This project utilizes the LLaVA model, an end-to-end trained large multimodal model designed to understand and generate content based on both visual inputs (images) and textual instructions.
The LLaVA Image Description Generator project aims to generate descriptive content for uploaded images using advanced AI techniques. It leverages the LLaVA model to interpret visual inputs and textual prompts, providing accurate and context-aware descriptions.
Follow these instructions to set up and run the project locally.

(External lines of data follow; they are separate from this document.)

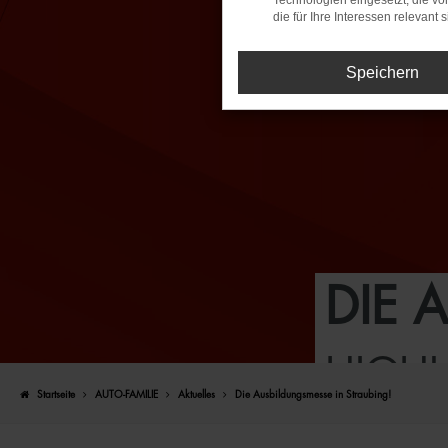
Technologien eingesetzt, die v
die für Ihre Interessen relevant s
Speichern
DIE 
HIGHL
Startseite
AUTO-FAMILIE
Aktuelles
Die Ausbildungsmesse in Straubing!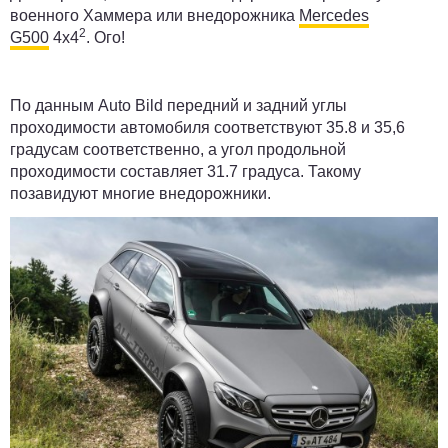
военного Хаммера или внедорожника
Mercedes
2
G500
4x4
. Ого!
По данным Auto Bild передний и задний углы
проходимости автомобиля соответствуют 35.8 и 35,6
градусам соответственно, а угол продольной
проходимости составляет 31.7 градуса. Такому
позавидуют многие внедорожники.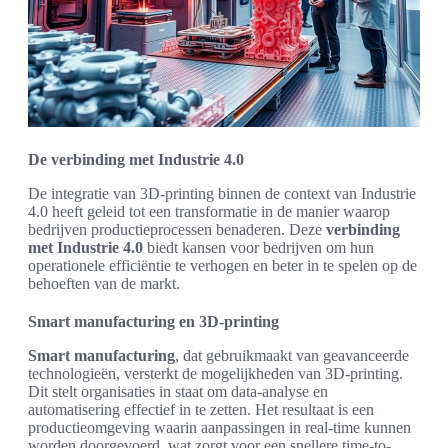
De verbinding met Industrie 4.0
De integratie van 3D-printing binnen de context van Industrie
4.0 heeft geleid tot een transformatie in de manier waarop
bedrijven productieprocessen benaderen. Deze
verbinding
met Industrie 4.0
biedt kansen voor bedrijven om hun
operationele efficiëntie te verhogen en beter in te spelen op de
behoeften van de markt.
Smart manufacturing en 3D-printing
Smart manufacturing
, dat gebruikmaakt van geavanceerde
technologieën, versterkt de mogelijkheden van 3D-printing.
Dit stelt organisaties in staat om data-analyse en
automatisering effectief in te zetten. Het resultaat is een
productieomgeving waarin aanpassingen in real-time kunnen
worden doorgevoerd, wat zorgt voor een snellere time-to-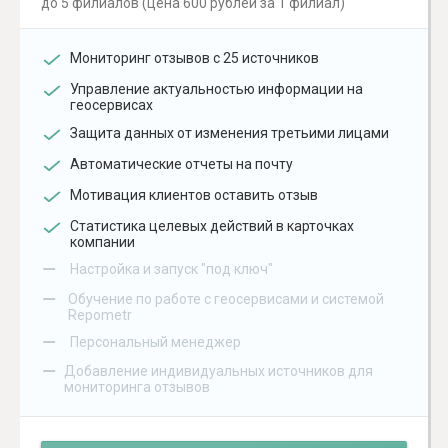
до 5 филиалов (цена 600 рублей за 1 филиал)
Мониторинг отзывов с 25 источников
Управление актуальностью информации на
геосервисах
Защита данных от изменения третьими лицами
Автоматические отчеты на почту
Мотивация клиентов оставить отзыв
Статистика целевых действий в карточках
компании
–
Настройка и запуск "под ключ"
–
Обучение по работе с геосервисами и системой
Repometr
–
Персональный менеджер
–
Добавление индивидуальных источников для
мониторинга отзывов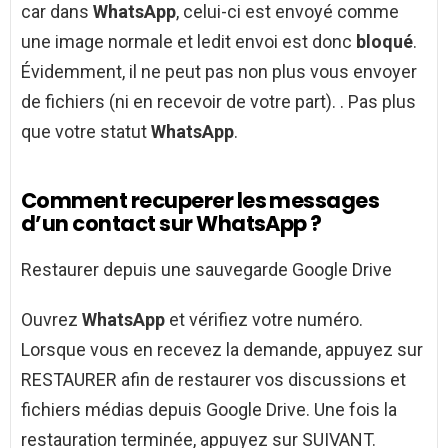
car dans
WhatsApp
, celui-ci est envoyé comme
une image normale et ledit envoi est donc
bloqué
.
Évidemment, il ne peut pas non plus vous envoyer
de fichiers (ni en recevoir de votre part). . Pas plus
que votre statut
WhatsApp
.
Comment recuperer les messages
d’un contact sur WhatsApp ?
Restaurer depuis une sauvegarde Google Drive
Ouvrez
WhatsApp
et vérifiez votre numéro.
Lorsque vous en recevez la demande, appuyez sur
RESTAURER afin de restaurer vos discussions et
fichiers médias depuis Google Drive. Une fois la
restauration terminée, appuyez sur SUIVANT.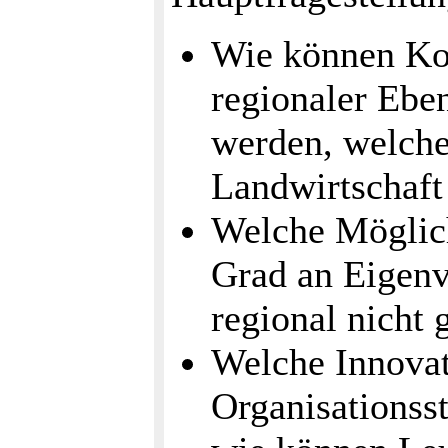
Wie können Ko
regionaler Ebe
werden, welche
Landwirtschaft 
Welche Möglich
Grad an Eigenv
regional nicht 
Welche Innovat
Organisationss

Before starting, ensure you have the following installed:
- Python 3.8.19
- install libraries
- Clone the repository:
git clone https://github.com/yugeshsivakumar/LLaVA-Image-Description-Generator.git
cd LLaVA-Image-Description-Generator
- Install dependencies:
pip install -r requirements.txt
- Install the ollama application from https://ollama.com/ according to the instructions provided on their website.
To use the LLaVA Image Description Generator:
- Start and install the LLaVA model using the command prompt:
ollama run llava
- Run the Streamlit app:
streamlit run app.py
-
Access the app in your browser at http://localhost:8501.
-
Upload an image file (jpg, jpeg, png).
-
Enter a prompt or use the default prompt "Describe this image".
-
Click "Get Description" to see the generated description.
The project structure includes:
app.py:
Streamlit application for interacting with the LLaVA model.requirements.txt:
List of Python dependencies.README.md:
Project documentation.
After generating descriptions, results can be visualized as follows:
Result Image 1 |
Result Image 2 |
Contributions are welcome! Please fork the repository and submit a pull request with your changes.
This project is licensed under the MIT License. See the LICENSE file for details.